Tra le opere di Simone Martini, la prima documentata è la splendida Maestà, affrescata nel Palazzo Pubblico di Siena, firmata e datata 1315. Ma si tratta di una commissione importante che prevede, ovviamente, una produzione precedente che deve avergli portato una certa notorietà.
Nello stesso periodo (anni tra il 1314 e il 1318 circa) Simone è stato impegnato negli affreschi con le Storie di San Martino nella Basilica inferiore di san Francesco ad Assisi, nella quale, qualche anno più tardi aggiunse i Busti con i Santi e Sante.
Nel 1317 realizza la Pala di San Ludovico di Tolosa, ora nel Museo di Capodimonte a Napoli. Intanto dalla sua bottega vengono prodotte numerose pale d'altare e polittici ed è documentato il suo intervento ad Orvieto, testimoniato soprattutto dal bellissimo Angelo affrescato nel Duomo e scoperto recentemente. Realizza anche il monumentale Polittico di Pisa, per la chiesa di Santa Caterina a Pisa, mentre per la chiesa di Sant'Agostino di Siena esegue la tavola del Beato Agostino Novello, ora nella Pinacoteca senese.
Nel 1324 Simone si sposa con Giovanna, sorella degli artisti suoi collaboratori Lippo e Tederico Memmi.

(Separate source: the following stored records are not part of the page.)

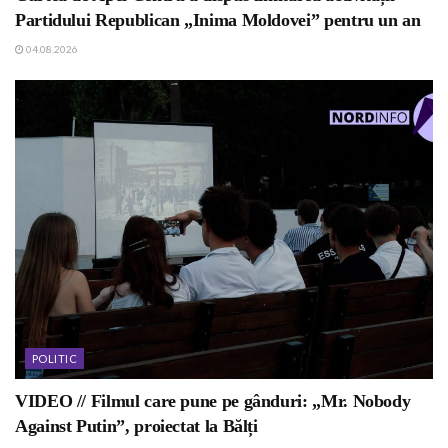
Partidului Republican „Inima Moldovei” pentru un an
04.08.2026
POLITIC
VIDEO // Filmul care pune pe gânduri: „Mr. Nobody
Against Putin”, proiectat la Bălți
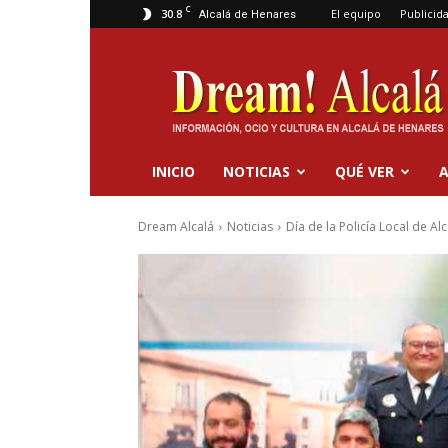
C
30.8
El equipo
Publicid
Alcalá de Henares
Dream
Alcalá
INICIO
NOTICIAS
QUÉ VER
A
Dream Alcalá
Noticias
Día de la Policía Local de A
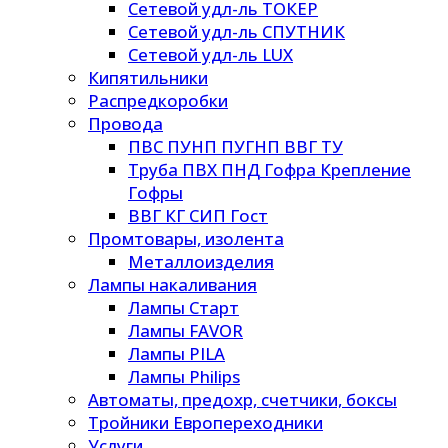
Сетевой удл-ль ТОКЕР
Сетевой удл-ль СПУТНИК
Сетевой удл-ль LUX
Кипятильники
Распредкоробки
Провода
ПВС ПУНП ПУГНП ВВГ ТУ
Труба ПВХ ПНД Гофра Крепление
Гофры
ВВГ КГ СИП Гост
Промтовары, изолента
Металлоизделия
Лампы накаливания
Лампы Старт
Лампы FAVOR
Лампы PILA
Лампы Philips
Автоматы, предохр, счетчики, боксы
Тройники Европереходники
Услуги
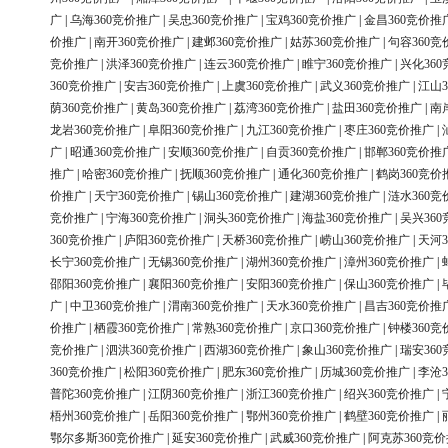
广
|
乌海360竞价推广
|
吴忠360竞价推广
|
宝鸡360竞价推广
|
金昌360竞价推
价推广
|
南开360竞价推广
|
建邺360竞价推广
|
姑苏360竞价推广
|
句容360竞
竞价推广
|
洪泽360竞价推广
|
连云360竞价推广
|
睢宁360竞价推广
|
兴化36
360竞价推广
|
安吉360竞价推广
|
上虞360竞价推广
|
武义360竞价推广
|
江山3
荫360竞价推广
|
黄岛360竞价推广
|
荔湾360竞价推广
|
盐田360竞价推广
|
南
龙岩360竞价推广
|
阜阳360竞价推广
|
九江360竞价推广
|
枣庄360竞价推广
|
广
|
昭通360竞价推广
|
安顺360竞价推广
|
自贡360竞价推广
|
邯郸360竞价推
推广
|
哈密360竞价推广
|
抚顺360竞价推广
|
通化360竞价推广
|
鹤岗360竞价
价推广
|
天宁360竞价推广
|
锡山360竞价推广
|
建湖360竞价推广
|
涟水360竞
竞价推广
|
宁海360竞价推广
|
洞头360竞价推广
|
海盐360竞价推广
|
吴兴36
360竞价推广
|
庐阳360竞价推广
|
天桥360竞价推广
|
崂山360竞价推广
|
天河3
长宁360竞价推广
|
无锡360竞价推广
|
湖州360竞价推广
|
漳州360竞价推广
|
邵阳360竞价推广
|
襄阳360竞价推广
|
安阳360竞价推广
|
保山360竞价推广
|
广
|
中卫360竞价推广
|
渭南360竞价推广
|
天水360竞价推广
|
昌吉360竞价推
价推广
|
栖霞360竞价推广
|
常熟360竞价推广
|
京口360竞价推广
|
钟楼360竞
竞价推广
|
泗洪360竞价推广
|
西湖360竞价推广
|
象山360竞价推广
|
瑞安36
360竞价推广
|
松阳360竞价推广
|
肥东360竞价推广
|
历城360竞价推广
|
李沧3
普陀360竞价推广
|
江阴360竞价推广
|
浙江360竞价推广
|
绍兴360竞价推广
|
梧州360竞价推广
|
岳阳360竞价推广
|
鄂州360竞价推广
|
鹤壁360竞价推广
|
鄂尔多斯360竞价推广
|
延安360竞价推广
|
武威360竞价推广
|
阿克苏360竞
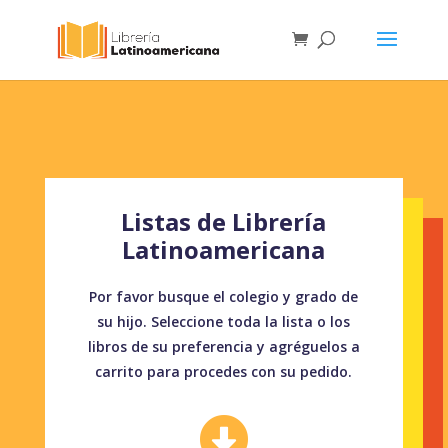
Listas de Librería
Latinoamericana
Por favor busque el colegio y grado de
su hijo. Seleccione toda la lista o los
libros de su preferencia y agréguelos a
carrito para procedes con su pedido.

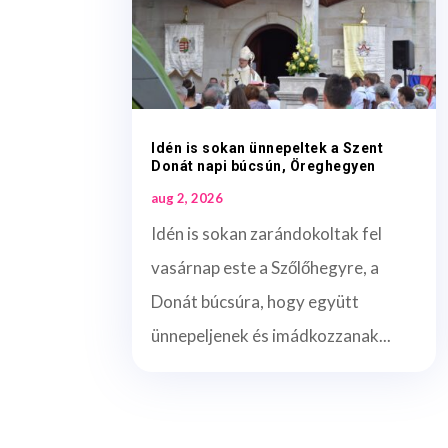
Idén is sokan ünnepeltek a Szent
Donát napi búcsún, Öreghegyen
aug 2, 2026
Idén is sokan zarándokoltak fel
vasárnap este a Szőlőhegyre, a
Donát búcsúra, hogy együtt
ünnepeljenek és imádkozzanak...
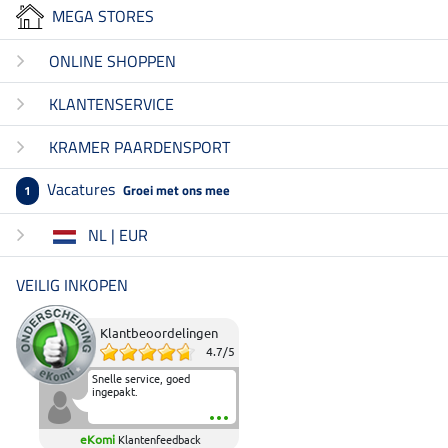
MEGA STORES
ONLINE SHOPPEN
KLANTENSERVICE
KRAMER PAARDENSPORT
Vacatures
Groei met ons mee
1
NL | EUR
VEILIG INKOPEN
Klantbeoordelingen
4.7
/
5
Snelle service, goed
ingepakt.
eKomi
Klantenfeedback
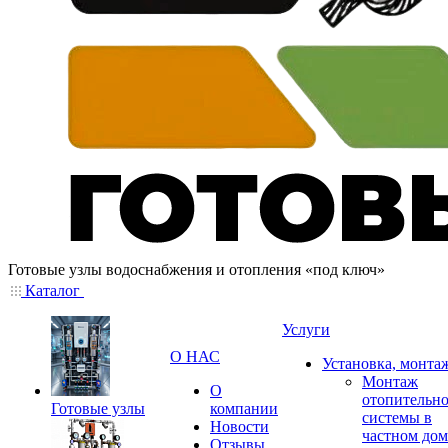
Готовые узлы водоснабжения и отопления «под ключ»
Каталог
Услуги
О НАС
Установка, монта
Монтаж
О
отопительн
Готовые узлы
компании
системы в
Новости
частном дом
Отзывы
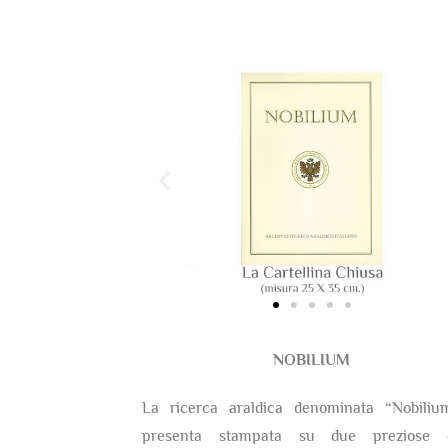
NOBILIUM
La ricerca araldica denominata “Nobiliu
presenta stampata su due preziose c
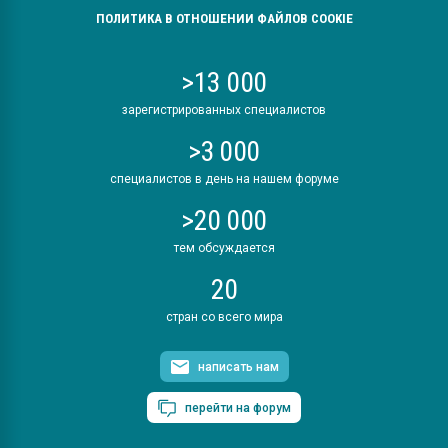
ПОЛИТИКА В ОТНОШЕНИИ ФАЙЛОВ COOKIE
>13 000
зарегистрированных специалистов
>3 000
специалистов в день на нашем форуме
>20 000
тем обсуждается
20
стран со всего мира
написать нам
перейти на форум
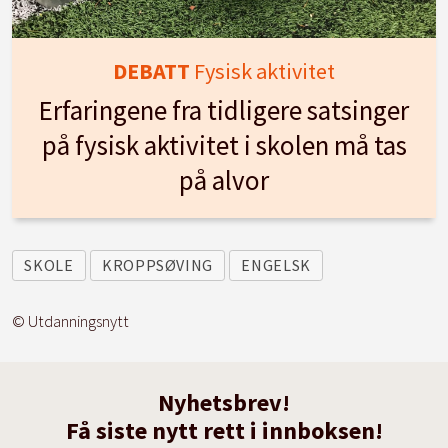
DEBATT
Fysisk aktivitet
Erfaringene fra tidligere satsinger
på fysisk aktivitet i skolen må tas
på alvor
SKOLE
KROPPSØVING
ENGELSK
© Utdanningsnytt
Nyhetsbrev!
Få siste nytt rett i innboksen!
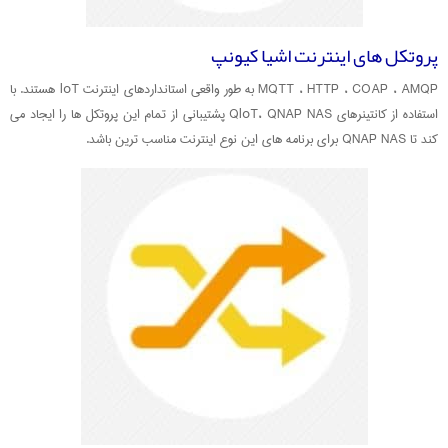
پروتکل های اینترنت اشیا کیونپ
MQTT ، HTTP ، COAP ، AMQP به طور واقعی استانداردهای اینترنت loT هستند. با
استفاده از کانتینرهای QloT، QNAP NAS پشتیبانی از تمام این پروتکل ها را ایجاد می
کند تا QNAP NAS برای برنامه های این نوع اینترنت مناسب ترین باشد.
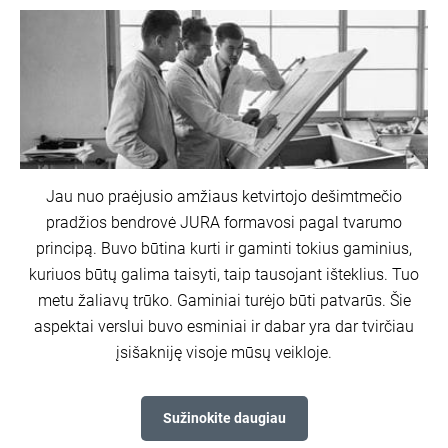
Jau nuo praėjusio amžiaus ketvirtojo dešimtmečio
pradžios bendrovė JURA formavosi pagal tvarumo
principą. Buvo būtina kurti ir gaminti tokius gaminius,
kuriuos būtų galima taisyti, taip tausojant išteklius. Tuo
metu žaliavų trūko. Gaminiai turėjo būti patvarūs. Šie
aspektai verslui buvo esminiai ir dabar yra dar tvirčiau
įsišakniję visoje mūsų veikloje.
Sužinokite daugiau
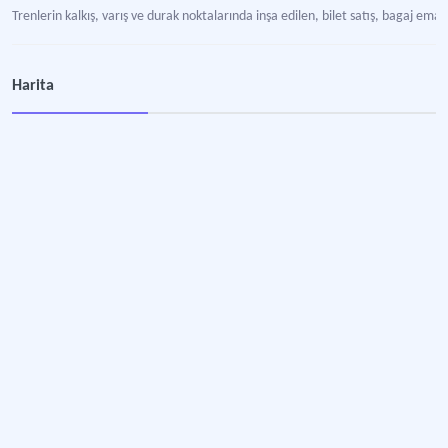
Trenlerin kalkış, varış ve durak noktalarında inşa edilen, bilet satış, bagaj em
Amasya Tren Garı
Harita
Tren garı tesisi ve işletmesi.
Ankara Garı
Merkez tren istasyonu.
Ankara Yüksek Hızlı Tren Garı
Yüksek Hızlı Tren için inşa edilen tren istasyonu.
Aydın Garı
Aydın’ın Efeler ilçesi sınırları içerisinde bulunan TCDD’ye ait demiryolu istasyo
Balıkesir Tren Garı
Basmane – Kasaba (Turgutlu) Demiryolu hattı için SCR&SCP şirketi tarafından 18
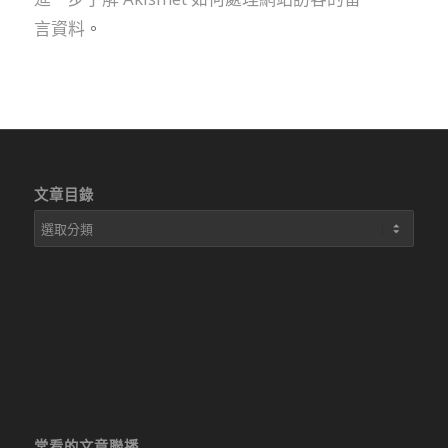
言資料
。
文章目錄
文
章
目
錄
常看的文章聯播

Nel 1333 firma, insieme a Lippo Memmi l'Annunciazione degli Uffizi, realizzata per il Duomo di Siena.

Nel 1336 Simone Martini si è trasferito ad Avignone, presso la corte del papa ed esegue degli affreschi per la cattedrale di Notre Dame. Oggi sono quasi del tutto perduti, di essi rimangono le sinopie.

Prima del 1342 realizza un altare per Napoleone Orsini, ora disperso, ma di importanza fondamentale per lo sviluppo del Gotico Internazionale.
Inoltre, Simone Martini ha realizzato alcune tavole di iconografia mariana, come la Madonna col Bambino di Colonia, e la Madonna col Bambino della Pinacoteca di Siena, appartenenti ancora alla fase giovanile della sua attività. Ha eseguito diversi polittici, tra cui il Polittico di Orvieto, il Polittico di San Gimignano, ora a Cambridge,  Il Polittico della Passione, conservato al Louvre. Si è anche dedicato alla miniatura, come conferma il Frontespizio di un codice con le opere di Virgilio, conservato alla Biblioteca Ambrosiana di Milano.

A. Cocchi


Bibliografia

P. Torriti. Simone Martini. Dossier Art  n. 56, Giunti, Firenze, 1991
La Nuova Enciclopedia dell'Arte, Garzanti, 1986
E. Bernini. R. Rota. Figura 1. Profili di storia dell'Arte. Editori Laterza. Roma-Bari 2002
G. Cricco, F. Di Teodoro, Itinerario nell’arte, vol. 1, Zanichelli Bologna 2004
G. Contini, M.C. Gozzoli. L'opera completa di Simone Martini. Classici dell'Arte Rizzoli, Milano, 1966
E. Castelnuovo. Pittori girovaghi nell'Avignone dei papi. in: Il romanzo della pittura. Giotto e i maestri del Trecento. Supplemento a La Repubblica, Arnoldo Mondadori, Verona, 1988
P.L.L. de Castris. La Napoli cortese del saggio Roberto.in: Il romanzo della pittura. Giotto e i maestri del Trecento. Supplemento a La Repubblica, Arnoldo Mondadori, Verona, 1988
G. Bonsanti. Simone Martini. Associazione per le Casse di Risparmio italiane, Roma 1994


 

Approfondimenti:Simone Martini, pittura, Alessandra Cocchi, A. Sturmer, .

Stile:Gotico.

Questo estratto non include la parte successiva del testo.